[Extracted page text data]

********

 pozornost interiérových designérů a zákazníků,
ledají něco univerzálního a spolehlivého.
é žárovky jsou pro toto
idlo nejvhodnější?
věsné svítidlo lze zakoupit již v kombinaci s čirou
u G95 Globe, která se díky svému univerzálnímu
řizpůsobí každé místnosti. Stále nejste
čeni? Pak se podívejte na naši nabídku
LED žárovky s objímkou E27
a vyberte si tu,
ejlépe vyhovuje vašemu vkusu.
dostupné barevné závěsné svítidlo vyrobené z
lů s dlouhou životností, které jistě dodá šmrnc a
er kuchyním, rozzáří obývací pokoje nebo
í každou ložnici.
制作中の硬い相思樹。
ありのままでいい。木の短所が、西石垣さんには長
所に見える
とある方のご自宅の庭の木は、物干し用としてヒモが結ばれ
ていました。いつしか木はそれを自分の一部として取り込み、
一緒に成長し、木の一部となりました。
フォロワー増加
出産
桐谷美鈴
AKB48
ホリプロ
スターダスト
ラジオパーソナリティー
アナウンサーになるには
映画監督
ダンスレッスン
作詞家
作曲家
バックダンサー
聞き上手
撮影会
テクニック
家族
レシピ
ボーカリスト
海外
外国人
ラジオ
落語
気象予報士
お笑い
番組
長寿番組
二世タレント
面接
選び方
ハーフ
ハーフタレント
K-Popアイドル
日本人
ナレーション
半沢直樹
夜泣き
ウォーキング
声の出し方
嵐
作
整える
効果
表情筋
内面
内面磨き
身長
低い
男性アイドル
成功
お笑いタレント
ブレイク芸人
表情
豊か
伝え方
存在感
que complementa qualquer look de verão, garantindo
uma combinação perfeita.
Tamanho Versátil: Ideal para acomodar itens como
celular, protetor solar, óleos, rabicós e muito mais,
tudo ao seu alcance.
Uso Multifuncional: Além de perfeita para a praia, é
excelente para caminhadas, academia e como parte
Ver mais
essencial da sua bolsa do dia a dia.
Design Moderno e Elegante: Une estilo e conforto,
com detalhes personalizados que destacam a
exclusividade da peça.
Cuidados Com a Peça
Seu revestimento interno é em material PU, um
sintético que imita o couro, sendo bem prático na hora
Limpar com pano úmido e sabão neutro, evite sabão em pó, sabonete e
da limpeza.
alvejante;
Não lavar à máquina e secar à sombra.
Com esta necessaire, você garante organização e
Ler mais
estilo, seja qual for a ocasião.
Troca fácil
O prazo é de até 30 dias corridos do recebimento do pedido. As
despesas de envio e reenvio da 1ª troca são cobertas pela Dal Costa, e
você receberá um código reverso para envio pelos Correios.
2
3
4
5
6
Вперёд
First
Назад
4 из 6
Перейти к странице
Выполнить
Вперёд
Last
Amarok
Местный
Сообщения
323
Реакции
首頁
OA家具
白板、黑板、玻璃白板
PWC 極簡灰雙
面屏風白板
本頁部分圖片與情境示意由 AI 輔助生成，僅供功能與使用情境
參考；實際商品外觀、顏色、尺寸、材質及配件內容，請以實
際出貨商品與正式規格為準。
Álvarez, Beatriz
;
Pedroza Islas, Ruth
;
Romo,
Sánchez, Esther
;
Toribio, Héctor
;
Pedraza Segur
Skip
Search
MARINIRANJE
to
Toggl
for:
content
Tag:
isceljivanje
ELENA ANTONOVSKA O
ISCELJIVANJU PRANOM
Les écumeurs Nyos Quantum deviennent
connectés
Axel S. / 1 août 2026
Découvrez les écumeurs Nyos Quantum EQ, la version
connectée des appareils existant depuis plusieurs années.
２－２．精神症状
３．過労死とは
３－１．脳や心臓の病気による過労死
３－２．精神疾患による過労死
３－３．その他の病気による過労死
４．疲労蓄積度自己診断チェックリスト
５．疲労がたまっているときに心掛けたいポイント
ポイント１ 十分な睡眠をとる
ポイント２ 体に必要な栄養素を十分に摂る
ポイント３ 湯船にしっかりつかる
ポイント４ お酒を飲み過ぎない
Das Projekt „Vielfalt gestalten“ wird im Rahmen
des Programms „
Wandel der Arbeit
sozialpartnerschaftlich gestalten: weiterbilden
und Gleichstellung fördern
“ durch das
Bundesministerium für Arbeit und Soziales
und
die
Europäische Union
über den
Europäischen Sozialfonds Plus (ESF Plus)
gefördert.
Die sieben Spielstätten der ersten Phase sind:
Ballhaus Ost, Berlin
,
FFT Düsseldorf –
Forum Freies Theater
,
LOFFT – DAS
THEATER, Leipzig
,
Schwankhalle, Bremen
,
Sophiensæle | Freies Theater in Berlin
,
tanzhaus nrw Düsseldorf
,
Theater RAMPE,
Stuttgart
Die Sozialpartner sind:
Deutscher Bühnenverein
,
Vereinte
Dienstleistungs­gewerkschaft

********

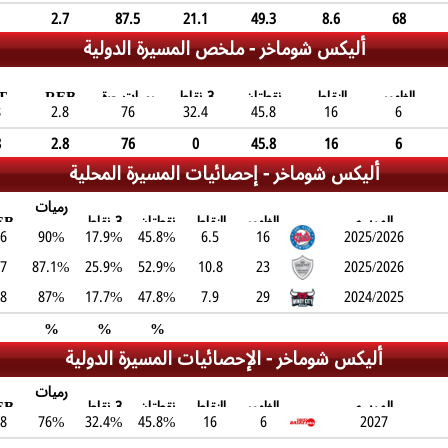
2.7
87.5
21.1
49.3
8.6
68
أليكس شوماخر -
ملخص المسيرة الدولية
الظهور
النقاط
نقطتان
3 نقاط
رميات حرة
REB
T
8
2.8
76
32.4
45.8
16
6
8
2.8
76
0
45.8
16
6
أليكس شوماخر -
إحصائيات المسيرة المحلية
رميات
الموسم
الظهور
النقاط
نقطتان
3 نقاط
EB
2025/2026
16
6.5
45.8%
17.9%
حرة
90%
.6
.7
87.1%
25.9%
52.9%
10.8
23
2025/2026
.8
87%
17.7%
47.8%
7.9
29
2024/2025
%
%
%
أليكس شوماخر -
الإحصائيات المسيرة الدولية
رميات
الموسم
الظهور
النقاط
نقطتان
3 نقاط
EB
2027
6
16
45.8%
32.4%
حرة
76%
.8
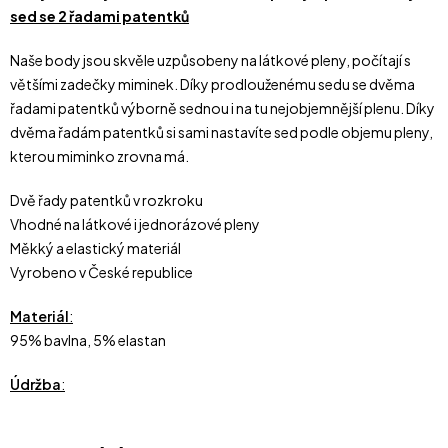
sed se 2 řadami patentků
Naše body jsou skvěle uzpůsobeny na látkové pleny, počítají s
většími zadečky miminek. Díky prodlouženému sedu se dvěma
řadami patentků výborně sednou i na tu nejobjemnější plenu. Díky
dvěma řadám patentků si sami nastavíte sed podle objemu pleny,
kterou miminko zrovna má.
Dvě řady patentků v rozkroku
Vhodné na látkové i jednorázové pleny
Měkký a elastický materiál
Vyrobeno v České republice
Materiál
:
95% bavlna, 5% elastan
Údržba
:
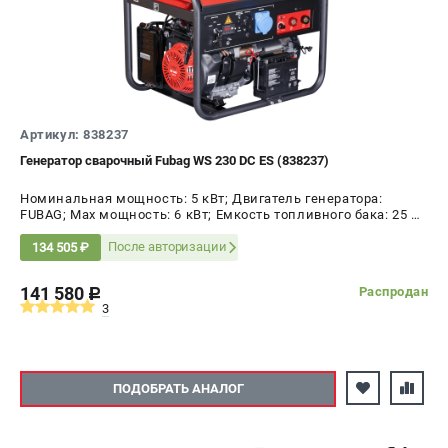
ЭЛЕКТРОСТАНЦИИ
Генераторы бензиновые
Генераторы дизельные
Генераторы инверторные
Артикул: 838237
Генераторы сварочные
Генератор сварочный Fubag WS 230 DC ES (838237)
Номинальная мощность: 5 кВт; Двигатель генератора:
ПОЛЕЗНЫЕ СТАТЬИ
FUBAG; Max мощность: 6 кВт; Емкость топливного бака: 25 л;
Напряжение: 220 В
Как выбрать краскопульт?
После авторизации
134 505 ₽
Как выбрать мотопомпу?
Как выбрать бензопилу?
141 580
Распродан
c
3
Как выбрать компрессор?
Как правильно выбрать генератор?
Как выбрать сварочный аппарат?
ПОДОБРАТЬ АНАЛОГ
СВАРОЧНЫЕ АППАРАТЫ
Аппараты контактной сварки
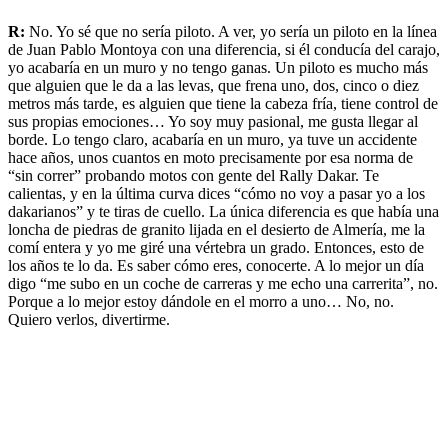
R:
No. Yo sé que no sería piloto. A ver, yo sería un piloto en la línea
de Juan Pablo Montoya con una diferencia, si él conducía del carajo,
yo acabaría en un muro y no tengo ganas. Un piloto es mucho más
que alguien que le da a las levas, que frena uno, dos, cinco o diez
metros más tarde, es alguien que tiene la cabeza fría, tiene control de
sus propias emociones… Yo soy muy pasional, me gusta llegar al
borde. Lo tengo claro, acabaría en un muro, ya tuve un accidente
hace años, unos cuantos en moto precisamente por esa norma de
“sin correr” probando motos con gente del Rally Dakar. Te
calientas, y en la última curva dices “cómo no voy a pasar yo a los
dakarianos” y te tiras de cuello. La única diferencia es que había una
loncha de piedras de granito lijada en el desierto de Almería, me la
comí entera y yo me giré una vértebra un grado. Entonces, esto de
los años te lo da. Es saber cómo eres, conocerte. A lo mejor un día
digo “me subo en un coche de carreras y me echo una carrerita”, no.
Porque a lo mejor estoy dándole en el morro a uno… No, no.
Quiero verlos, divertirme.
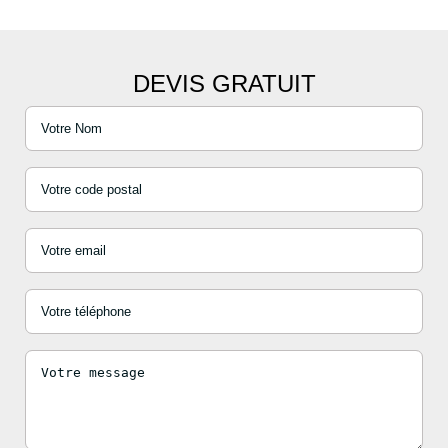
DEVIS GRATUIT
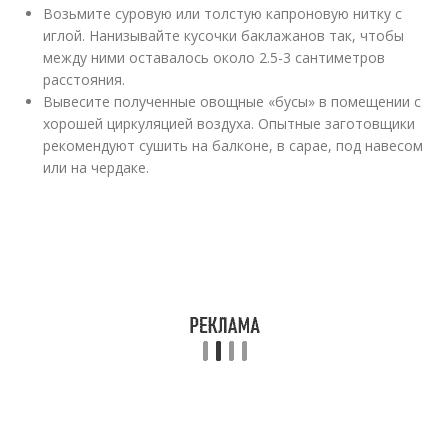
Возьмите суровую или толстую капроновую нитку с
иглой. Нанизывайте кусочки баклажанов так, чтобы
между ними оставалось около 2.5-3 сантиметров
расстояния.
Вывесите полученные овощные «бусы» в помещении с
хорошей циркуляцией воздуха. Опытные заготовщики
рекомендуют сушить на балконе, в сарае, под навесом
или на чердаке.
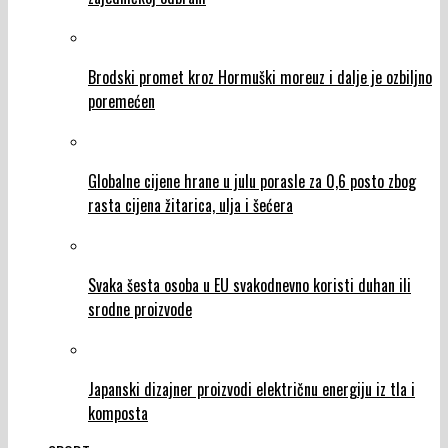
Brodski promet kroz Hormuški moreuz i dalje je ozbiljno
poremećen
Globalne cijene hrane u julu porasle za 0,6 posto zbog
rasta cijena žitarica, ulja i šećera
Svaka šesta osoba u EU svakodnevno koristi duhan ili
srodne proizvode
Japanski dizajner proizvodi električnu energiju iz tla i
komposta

********

**WORK ORDER**
Starting at the line with "Měkký a elastický materiál" in the entries above, write out every line exactly until the line with "расстояния." has been written. Include no pictures and nothing more.

**WRITTEN REPLY**
Měkký a elastický materiál
Vyrobeno v České republice
Materiál
:
95% bavlna, 5% elastan
Údržba
:
ЭЛЕКТРОСТАНЦИИ
Генераторы бензиновые
Генераторы дизельные
Генераторы инверторные
Артикул: 838237
Генераторы сварочные
Генератор сварочный Fubag WS 230 DC ES (838237)
Номинальная мощность: 5 кВт; Двигатель генератора:
ПОЛЕЗНЫЕ СТАТЬИ
FUBAG; Max мощность: 6 кВт; Емкость топливного бака: 25 л;
Напряжение: 220 В
Как выбрать краскопульт?
После авторизации
134 505 ₽
Как выбрать мотопомпу?
Как выбрать бензопилу?
141 580
Распродан
c
3
Как выбрать компрессор?
Как правильно выбрать генератор?
Как выбрать сварочный аппарат?
ПОДОБРАТЬ АНАЛОГ
СВАРОЧНЫЕ АППАРАТЫ
Аппараты контактной сварки
R:
No. Yo sé que no sería piloto. A ver, yo sería un piloto en la línea
de Juan Pablo Montoya con una diferencia, si él conducía del carajo,
yo acabaría en un muro y no tengo ganas. Un piloto es mucho más
que alguien que le da a las levas, que frena uno, dos, cinco o diez
metros más tarde, es alguien que tiene la cabeza fría, tiene control de
sus propias emociones… Yo soy muy pasional, me gusta llegar al
borde. Lo tengo claro, acabaría en un muro, ya tuve un accidente
hace años, unos cuantos en moto precisamente por esa norma de
“sin correr” probando motos con gente del Rally Dakar. Te
calientas, y en la última curva dices “cómo no voy a pasar yo a los
dakarianos” y te tiras de cuello. La única diferencia es que había una
loncha de piedras de granito lijada en el desierto de Almería, me la
comí entera y yo me giré una vértebra un grado. Entonces, esto de
los años te lo da. Es saber cómo eres, conocerte. A lo mejor un día
digo “me subo en un coche de carreras y me echo una carrerita”, no.
Porque a lo mejor estoy dándole en el morro a uno… No, no.
Quiero verlos, divertirme.
DEVIS GRATUIT
Возьмите суровую или толстую капроновую нитку с
иглой. Нанизывайте кусочки баклажанов так, чтобы
между ними оставалось около 2.5-3 сантиметров
расстояния.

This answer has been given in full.